In another example, Paulson said the RCMP received “unacceptable delays in deploying IT equipment” during the May 2016 forest fires in Fort McMurray, Alta. The Mounties, which were involved in evacuation of residents and relief efforts, had to wait for three days before getting the mobile devices they requested. When they did, there were fewer devices than expected, the devices could not be used because they were not activated and SSC on-call staff could not be reached.
SSC was created to maintain and improve government IT services, generate savings, and improve IT security. SSC began its tasks in 2013 and was expected to completely transform government IT shared services by 2020.
However, the SSC appears to have struggled with availability and reliability from day one. Last year, Auditor General Michael Ferguson revealed a massive backlog is delaying the processing of Canada Pension Plan disability claims and SSC has failed to meet its goal of cutting cost and streamlining the government’s IT infrastructure. A look into the operation of the Social Security Tribunal of Canada created by the former Conservative government in 2012 showed that 38 per cent of CPP disability claimants have been waiting for over a year for their appeals to be heard.
Availability and reliability of IT systems and networks are critical to any organization of business but more so for health institutions and agencies that deal with security and law and order, according to Claudiu Popa, a security and privacy expert who is the principal of Toronto-based risk assessment and security testing firm Informatica.

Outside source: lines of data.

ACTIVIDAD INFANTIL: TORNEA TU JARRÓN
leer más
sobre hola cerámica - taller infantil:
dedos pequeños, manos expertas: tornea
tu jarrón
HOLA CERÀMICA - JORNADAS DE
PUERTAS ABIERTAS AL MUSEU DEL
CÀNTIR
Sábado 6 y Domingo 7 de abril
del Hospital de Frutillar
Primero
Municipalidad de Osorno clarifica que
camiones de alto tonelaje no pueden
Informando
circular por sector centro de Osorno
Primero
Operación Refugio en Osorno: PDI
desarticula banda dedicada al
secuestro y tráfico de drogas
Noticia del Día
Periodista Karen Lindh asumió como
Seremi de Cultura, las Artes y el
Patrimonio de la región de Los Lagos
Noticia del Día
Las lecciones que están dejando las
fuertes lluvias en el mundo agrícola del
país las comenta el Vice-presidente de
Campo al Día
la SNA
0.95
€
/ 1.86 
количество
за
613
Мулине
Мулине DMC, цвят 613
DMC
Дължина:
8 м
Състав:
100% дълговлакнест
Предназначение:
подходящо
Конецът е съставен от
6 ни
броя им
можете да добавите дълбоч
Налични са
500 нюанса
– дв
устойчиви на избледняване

Hospital, police and first responders need a greater level of reliability, security, and availability that other organizations, Popa said.

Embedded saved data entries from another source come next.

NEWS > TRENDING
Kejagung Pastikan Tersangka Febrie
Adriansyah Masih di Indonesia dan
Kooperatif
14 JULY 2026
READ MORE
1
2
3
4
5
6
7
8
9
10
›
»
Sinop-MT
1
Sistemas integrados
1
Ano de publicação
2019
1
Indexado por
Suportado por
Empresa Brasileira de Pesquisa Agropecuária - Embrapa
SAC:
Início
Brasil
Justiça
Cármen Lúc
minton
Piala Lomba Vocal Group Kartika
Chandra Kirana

“For these agencies, failure to obtain availability and reliability from the service provider is going to be a serious safety risk that could lead to a major failure,” he said.
Popa also warned that repeated outages and systems failures could have serious “behavioral circumstances” among users.
“When IT equipment repeatedly fails, the users’ trust in it is eroded. In many businesses, users tend to resort to their own solutions,” he said. “This is when you see staff bringing connected their own devices to the network and saving corporate data on their own USB sticks and security risks are introduced into the system.”
Popa said this could be bad news especially for government agencies that handle confidential private data or even highly-classified material.
This is also not the first time that the RCMP has complained about the SSC.
In 2016, Lois Karr, manager of the RCMP’s operational communications centre wrote a report which detailed the failures of the system and warned about how they jeopardized police work and the safety of officers and the public.
In her email to the SSC, Karr complained about the high failure rate of replacement telephone sets for 911 dispatchers. The RCMP had requested for the telephone sets in 2014, but when they arrived the units were faulty and appeared to be refurbished equipment.
The RCMP also said they had repeated email outages including one during the official visit to Ottawa of then- United States Vice-President Joe Biden, when 800 Mounties did not have access to email.